Climate Justice – Choose 3

  • AB 386 (Tangipa) – This bill would require the State to evaluate the passive house energy efficiency standards, and, if appropriate, adopt those standards as an alternative compliance pathway for the building efficiency standards established by the Energy Commission. Sponsors: Climate Action California, Abundant Housing LA, SoCal350 Climate Action, Citizens Climate Lobby, The Climate Reality Project-California State Coalition, and a long list of others. Website
  • AB 1102 (Boerner) – New Requirement: If a proposed development is within 1,000 feet of a contaminated site and is in an area at risk for sea level rise or groundwater rise, the developer must complete a sea level rise and groundwater rise risk assessment as part of the application.
  • SB 332 (Wahab) – Investor-Owned Utilities Accountability Act: This bill addresses ongoing issues of affordability and safety with California’s investor-owned utilities (IOUs).

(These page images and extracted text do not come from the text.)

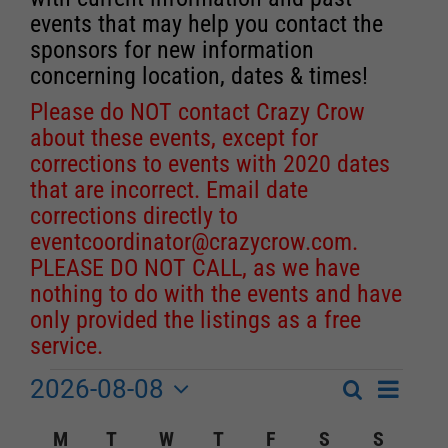
events that may help you contact the
sponsors for new information
concerning location, dates & times!
Please do NOT contact Crazy Crow
about these events, except for
corrections to events with 2020 dates
that are incorrect. Email date
corrections directly to
eventcoordinator@crazycrow.com
.
PLEASE DO NOT CALL, as we have
nothing to do with the events and have
only provided the listings as a free
service.
2026-08-08
Event
Events
Search
Month
Events
Select
Views
Calendar
M
MONDAY
T
TUESDAY
W
WEDNESDAY
T
THURSDAY
F
FRIDAY
S
SATURDAY
S
SUNDA
Search
date.
Navigat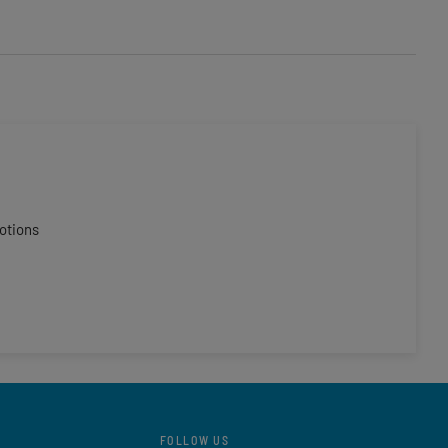
otions
FOLLOW US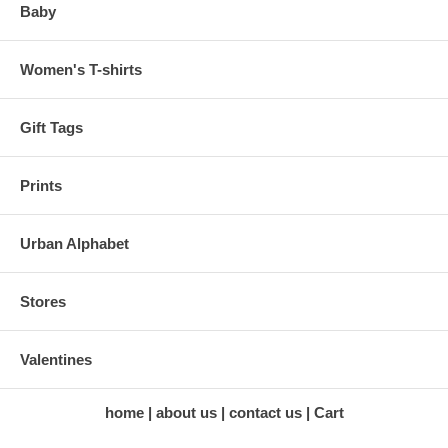
Baby
Women's T-shirts
Gift Tags
Prints
Urban Alphabet
Stores
Valentines
home
about us
contact us
Cart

It gives power back to the people on rates, safety, and holds IOUs accountable. This bill requires independent audits of IOUs for executive compensation, ratepayer funding of shareholder returns, wildfire safety and system maintenance. It strengthens restrictions on power shutoffs for nonpayment of protected groups. Establishes a timeline for an independent commission to transition from IOUs to public benefit corporations. Studies different structures for the Energy Commission as well as utilities ownership, prevents power disconnection for poor peoples’ nonpayment, limits rate hikes. Sponsors: Reclaim our Power, Center for Biological Diversity  Press Release  Fact Sheet Website 
  • SB 526 (Menjivar) – This bill strengthens air quality regs in the South Coast Air Basin by requiring stricter pollution controls for aggregate and cement operations near sensitive receptors like homes, schools, and hospitals to protect public health. 

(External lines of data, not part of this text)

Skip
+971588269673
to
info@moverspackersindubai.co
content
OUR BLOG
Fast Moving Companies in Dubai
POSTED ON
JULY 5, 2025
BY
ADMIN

  • SB 684/AB 1243 (Menjivar/Addis) – Polluters Pay Climate Superfund Act of 2025: This bill would create a program under California’s Environmental Protection Agency to assess fees on the largest historical producers of climate-heating pollution. It would force these fossil fuel polluters to pay for their increasingly devastating and costly damage to the state. Sponsored by: Center for Biological Diversity, Campaign for a Safe and Healthy California, GreenPeace and California Environmental Voters and backed by a broad coalition of climate scientists, legal scholars and economists, as well as more than 140 public health, community advocacy and environmental organizations. Website
  • SB 755 (Blakespear) – Builds on the success of prior bills SB 253 and SB 261 regarding climate related financial risk disclosure by requiring the largest contractors with the largest contracts to report their climate related financial risk. Contractors with more than twenty-five million dollars in total State contract obligations (“Large Contractors”), will be required to make an annual disclosure of their scope 1 emissions, scope 2 emissions and scope 3 emissions and climate-related financial risk. Contractors with between five million dollars and twenty-five million dollars in total State contract obligations (“Significant Contractors”), will be required to make an annual disclosure of their scope 1 emissions and scope 2 emissions.   Sponsors: CA Environmental Voters, Public Citizen, CleanEarth4Kids

Economic Justice – Choose 4

  • AB 325 (Aguiar-Curry) – The bill prohibits the use or distribution of price-fixing algorithms and holds providers and users of those algorithms accountable for undermining competition, raising prices, and restricting the supply of essential goods across California’s economy. This bill removes an exploitative tool that has been used to keep prices for essential goods and services high for middle-class, working-class and poor families.   Press Release
  • AB 693 (Boerner)- The bill aims to improve broadband access in California, ensure digital equity, and create a system for addressing complaints about digital discrimination.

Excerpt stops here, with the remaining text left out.